Crude oil declined more than $1 on Wednesday after weekly inventories surpassed forecasted gains, increasing worries of a slump in demand.

The U.S. Energy Department released its report from last week's inventories today. Crude oil inventories rose 7 million barrels to 300 million barrels in the week ended February 1. Likewise gasoline supplies rose 3.6 million barrels last week. Distillates inventories (heating oil and diesel fuel) rose 100,000 barrels while analysts expected a loss of 1.8 million barrels, AP reported.

Comparing the results with a survey from Dow Jones Newswires, crude oil inventories rose nearly three times what analysts expected. Gasoline supplies rose twice as much as estimates.

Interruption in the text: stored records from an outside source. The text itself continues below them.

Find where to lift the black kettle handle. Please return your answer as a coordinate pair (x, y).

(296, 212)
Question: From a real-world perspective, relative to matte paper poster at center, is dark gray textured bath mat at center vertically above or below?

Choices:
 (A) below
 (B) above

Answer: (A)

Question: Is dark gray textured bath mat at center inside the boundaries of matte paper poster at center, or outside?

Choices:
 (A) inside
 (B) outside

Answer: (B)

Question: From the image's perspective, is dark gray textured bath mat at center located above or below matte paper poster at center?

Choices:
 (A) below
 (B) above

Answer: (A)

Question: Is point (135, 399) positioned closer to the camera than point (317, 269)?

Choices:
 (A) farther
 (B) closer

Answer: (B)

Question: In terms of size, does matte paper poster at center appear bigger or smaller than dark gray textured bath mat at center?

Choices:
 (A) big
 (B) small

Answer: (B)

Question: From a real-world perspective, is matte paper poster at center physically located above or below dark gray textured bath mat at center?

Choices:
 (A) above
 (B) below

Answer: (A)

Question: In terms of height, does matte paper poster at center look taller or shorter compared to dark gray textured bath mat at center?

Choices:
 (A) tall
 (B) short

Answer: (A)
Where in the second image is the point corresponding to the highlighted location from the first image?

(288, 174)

Crude oil fell $1.28 or 1.45 percent to $87.13 a barrel on the New York Mercantile Exchange, at 3:51 p.m. Brent crude fell $1.28 or 1.44 percent t $87.82 a barrel on ICE Futures Exchange in London.

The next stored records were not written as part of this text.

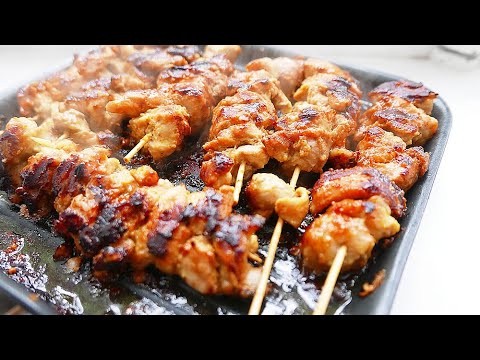 I want to click on counter, so click(462, 138). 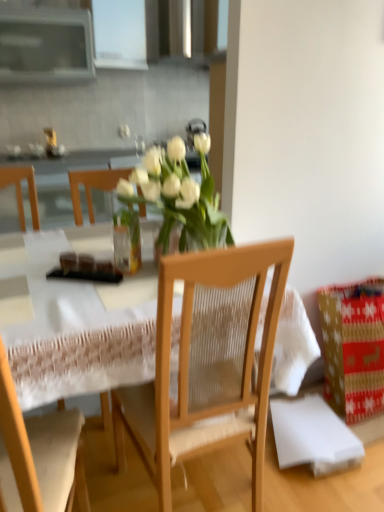 Question: Is there a large distance between wooden chair at center, which is the 2th chair in left-to-right order, and wooden chair at center, which appears as the 1th chair when viewed from the left?

Choices:
 (A) yes
 (B) no

Answer: (B)

Question: Does wooden chair at center, which is the 2th chair in left-to-right order, come behind wooden chair at center, positioned as the 2th chair in right-to-left order?

Choices:
 (A) yes
 (B) no

Answer: (A)

Question: Is wooden chair at center, which is the 2th chair in left-to-right order, next to wooden chair at center, positioned as the 2th chair in right-to-left order?

Choices:
 (A) yes
 (B) no

Answer: (B)

Question: Considering the relative positions of wooden chair at center, placed as the first chair when sorted from right to left, and wooden chair at center, which appears as the 1th chair when viewed from the left, in the image provided, is wooden chair at center, placed as the first chair when sorted from right to left, to the left of wooden chair at center, which appears as the 1th chair when viewed from the left, from the viewer's perspective?

Choices:
 (A) yes
 (B) no

Answer: (B)

Question: Is wooden chair at center, placed as the first chair when sorted from right to left, smaller than wooden chair at center, positioned as the 2th chair in right-to-left order?

Choices:
 (A) no
 (B) yes

Answer: (A)

Question: Is wooden chair at center, placed as the first chair when sorted from right to left, bigger than wooden chair at center, which appears as the 1th chair when viewed from the left?

Choices:
 (A) no
 (B) yes

Answer: (B)

Question: Considering the relative positions of matte brown bread at table and red paper gift at lower right in the image provided, is matte brown bread at table to the left of red paper gift at lower right from the viewer's perspective?

Choices:
 (A) yes
 (B) no

Answer: (A)

Question: Can you confirm if matte brown bread at table is wider than red paper gift at lower right?

Choices:
 (A) yes
 (B) no

Answer: (B)

Question: Is matte brown bread at table with red paper gift at lower right?

Choices:
 (A) no
 (B) yes

Answer: (A)

Question: Is matte brown bread at table at the right side of red paper gift at lower right?

Choices:
 (A) no
 (B) yes

Answer: (A)

Question: Does matte brown bread at table lie in front of red paper gift at lower right?

Choices:
 (A) no
 (B) yes

Answer: (B)

Question: Is matte brown bread at table looking in the opposite direction of red paper gift at lower right?

Choices:
 (A) no
 (B) yes

Answer: (A)

Question: Is red paper gift at lower right bigger than wooden table at center?

Choices:
 (A) no
 (B) yes

Answer: (A)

The Energy Department said today's inventories reached the highest gain in almost four years. It said gasoline inventories jumped to their highest since February 1999.

In addition, the report stated that refineries worked at 84.3 percent of their capacity. Imports of crude oil climbed 4.6 percent to 10.5 million barrels a day touching, the highest level since August 2007. Imports of petroleum products surged 26 percent to 4.22 million barrels a day.

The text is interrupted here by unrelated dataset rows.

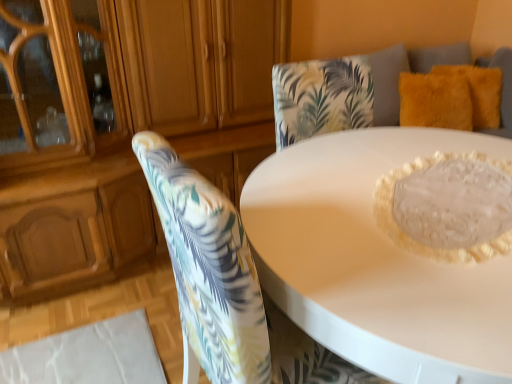 What do you see at coordinates (375, 261) in the screenshot? I see `white glossy table at center` at bounding box center [375, 261].

You are a GUI agent. You are given a task and a screenshot of the screen. Output one action in this format:
    pyautogui.click(x=<x>, y=<y>)
    Task: Click on the fuzzy yellow pillow at upper right, which is the second pillow from left to right
    
    Given the screenshot: What is the action you would take?
    pyautogui.click(x=479, y=92)

Measure the distance between fuzzy yellow pillow at upper right, the 2th pillow positioned from the right, and camera.

2.42 meters.

Where is `translucent glass cake at center`? This screenshot has width=512, height=384. translucent glass cake at center is located at coordinates (420, 243).

I want to click on white glossy table at center, so click(x=375, y=261).

Is translucent glass cake at center far from floral fabric chair at center?

No, there isn't a large distance between translucent glass cake at center and floral fabric chair at center.

What's the angular difference between translucent glass cake at center and floral fabric chair at center's facing directions?

The angle between the facing direction of translucent glass cake at center and the facing direction of floral fabric chair at center is 158 degrees.

Considering the relative sizes of translucent glass cake at center and floral fabric chair at center in the image provided, is translucent glass cake at center taller than floral fabric chair at center?

No, translucent glass cake at center is not taller than floral fabric chair at center.

Would you say floral fabric chair at center is outside white glossy table at center?

No, most part of floral fabric chair at center lies within white glossy table at center.

Which of these two, floral fabric chair at center or white glossy table at center, is thinner?

Thinner between the two is floral fabric chair at center.

Which of these two, floral fabric chair at center or white glossy table at center, is bigger?

white glossy table at center.

Is matte wood dresser at upper left taller or shorter than fuzzy yellow pillow at upper right, which is the second pillow from left to right?

matte wood dresser at upper left is taller than fuzzy yellow pillow at upper right, which is the second pillow from left to right.

From the picture: Is matte wood dresser at upper left oriented away from fuzzy yellow pillow at upper right, which is the second pillow from left to right?

matte wood dresser at upper left does not have its back to fuzzy yellow pillow at upper right, which is the second pillow from left to right.

From the image's perspective, is matte wood dresser at upper left above or below fuzzy yellow pillow at upper right, positioned as the first pillow in right-to-left order?

matte wood dresser at upper left is below fuzzy yellow pillow at upper right, positioned as the first pillow in right-to-left order.

How much distance is there between fuzzy yellow pillow at upper right, the 2th pillow positioned from the right, and floral fabric chair at center?

A distance of 1.91 meters exists between fuzzy yellow pillow at upper right, the 2th pillow positioned from the right, and floral fabric chair at center.

Is point (428, 75) positioned in front of point (191, 218)?

No.

From a real-world perspective, does fuzzy yellow pillow at upper right, the 2th pillow positioned from the right, sit lower than floral fabric chair at center?

No, from a real-world perspective, fuzzy yellow pillow at upper right, the 2th pillow positioned from the right, is not under floral fabric chair at center.

Considering the sizes of objects fuzzy yellow pillow at upper right, the 2th pillow positioned from the right, and floral fabric chair at center in the image provided, who is smaller, fuzzy yellow pillow at upper right, the 2th pillow positioned from the right, or floral fabric chair at center?

Smaller between the two is fuzzy yellow pillow at upper right, the 2th pillow positioned from the right.

In the scene shown: Measure the distance from floral fabric chair at center to matte wood dresser at upper left.

3.56 feet.

Which is more to the left, floral fabric chair at center or matte wood dresser at upper left?

From the viewer's perspective, matte wood dresser at upper left appears more on the left side.

Is floral fabric chair at center behind matte wood dresser at upper left?

No, the depth of floral fabric chair at center is less than that of matte wood dresser at upper left.

From a real-world perspective, is floral fabric chair at center beneath matte wood dresser at upper left?

Correct, in the physical world, floral fabric chair at center is lower than matte wood dresser at upper left.

Considering the sizes of white glossy table at center and matte wood dresser at upper left in the image, is white glossy table at center wider or thinner than matte wood dresser at upper left?

Considering their sizes, white glossy table at center looks broader than matte wood dresser at upper left.

The height and width of the screenshot is (384, 512). What are the coordinates of `table that appears below the matte wood dresser at upper left (from the image's perspective)` in the screenshot? It's located at (375, 261).

Between white glossy table at center and matte wood dresser at upper left, which one is positioned behind?

matte wood dresser at upper left is more distant.

Which is more to the left, white glossy table at center or matte wood dresser at upper left?

matte wood dresser at upper left.

Are fuzzy yellow pillow at upper right, which is the 1th pillow from left to right, and white glossy table at center far apart?

Yes, fuzzy yellow pillow at upper right, which is the 1th pillow from left to right, is far from white glossy table at center.

Is white glossy table at center inside fuzzy yellow pillow at upper right, which is the 1th pillow from left to right?

Definitely not — white glossy table at center is not inside fuzzy yellow pillow at upper right, which is the 1th pillow from left to right.

Is fuzzy yellow pillow at upper right, which is the 1th pillow from left to right, taller or shorter than white glossy table at center?

Clearly, fuzzy yellow pillow at upper right, which is the 1th pillow from left to right, is shorter compared to white glossy table at center.

This screenshot has height=384, width=512. In order to click on chair that is under the translucent glass cake at center (from a real-world perspective) in this screenshot , I will do `click(227, 286)`.

This screenshot has height=384, width=512. What are the coordinates of `table that appears in front of the floral fabric chair at center` in the screenshot? It's located at (375, 261).

Which object lies nearer to the anchor point white glossy table at center, fuzzy yellow pillow at upper right, positioned as the first pillow in right-to-left order, or fuzzy yellow pillow at upper right, the 2th pillow positioned from the right?

fuzzy yellow pillow at upper right, the 2th pillow positioned from the right, is closer to white glossy table at center.

From the image, which object appears to be nearer to matte wood dresser at upper left, floral fabric chair at center or fuzzy yellow pillow at upper right, the 2th pillow positioned from the right?

floral fabric chair at center lies closer to matte wood dresser at upper left than the other object.

From the image, which object appears to be nearer to fuzzy yellow pillow at upper right, which is the 1th pillow from left to right, translucent glass cake at center or floral fabric chair at center?

translucent glass cake at center is closer to fuzzy yellow pillow at upper right, which is the 1th pillow from left to right.

Estimate the real-world distances between objects in this image. Which object is further from translucent glass cake at center, floral fabric chair at center or fuzzy yellow pillow at upper right, the 2th pillow positioned from the right?

fuzzy yellow pillow at upper right, the 2th pillow positioned from the right, is further to translucent glass cake at center.

When comparing their distances from floral fabric chair at center, does translucent glass cake at center or white glossy table at center seem further?

translucent glass cake at center is further to floral fabric chair at center.

Based on their spatial positions, is matte wood dresser at upper left or translucent glass cake at center closer to fuzzy yellow pillow at upper right, the 2th pillow positioned from the right?

Based on the image, translucent glass cake at center appears to be nearer to fuzzy yellow pillow at upper right, the 2th pillow positioned from the right.

In the scene shown: Estimate the real-world distances between objects in this image. Which object is closer to matte wood dresser at upper left, translucent glass cake at center or fuzzy yellow pillow at upper right, the 2th pillow positioned from the right?

Based on the image, translucent glass cake at center appears to be nearer to matte wood dresser at upper left.

Looking at this image, considering their positions, is fuzzy yellow pillow at upper right, the 2th pillow positioned from the right, positioned closer to matte wood dresser at upper left than translucent glass cake at center?

translucent glass cake at center lies closer to matte wood dresser at upper left than the other object.

In order to click on food between white glossy table at center and fuzzy yellow pillow at upper right, which is the 1th pillow from left to right, from front to back in this screenshot , I will do 420,243.

Where is `food between floral fabric chair at center and fuzzy yellow pillow at upper right, which is the 1th pillow from left to right, in the front-back direction`? This screenshot has width=512, height=384. food between floral fabric chair at center and fuzzy yellow pillow at upper right, which is the 1th pillow from left to right, in the front-back direction is located at coordinates (420, 243).

Where is `pillow between matte wood dresser at upper left and fuzzy yellow pillow at upper right, which is the second pillow from left to right, from left to right`? This screenshot has width=512, height=384. pillow between matte wood dresser at upper left and fuzzy yellow pillow at upper right, which is the second pillow from left to right, from left to right is located at coordinates (435, 101).

I want to click on chair located between matte wood dresser at upper left and translucent glass cake at center in the left-right direction, so click(x=227, y=286).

Meanwhile, a spokesman from Royal Dutch Shell PLC said today that the company declared a legal force majeure at one of its crude oil exports facilities in Nigeria due to security concerns over rebel attacks. Such a circumstance allows the company to excuse itself from fulfilling contractual obligations. The pipeline in question at shell delivered about 130,000 barrels per day.

In Mexico, 13 crude oil wells in the state of Tabasco were shut down after protestors blocked them. The activists want to are opposed to foreign investmentss in state-owned Pemex, according to the mexican paper La Reforma. Pemex said the incident caused losses in crude production but did not specify the amount.